What you should do:
Whenever a line in the entries below contains the string "PAUTA", copy that line.

Data supplied:
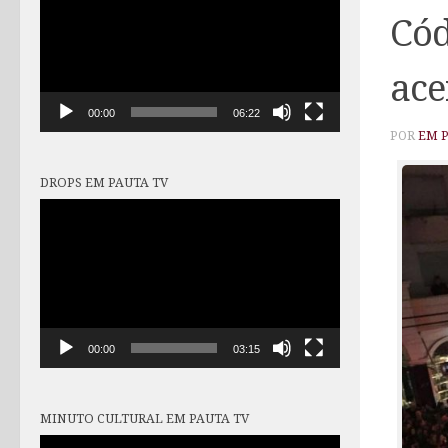
vídeo
Cód
ace
00:00
06:22
POR
EM 
DROPS EM PAUTA TV
Tocador
de
vídeo
00:00
03:15
MINUTO CULTURAL EM PAUTA TV
Tocador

Response to this task:
DROPS EM PAUTA TV
MINUTO CULTURAL EM PAUTA TV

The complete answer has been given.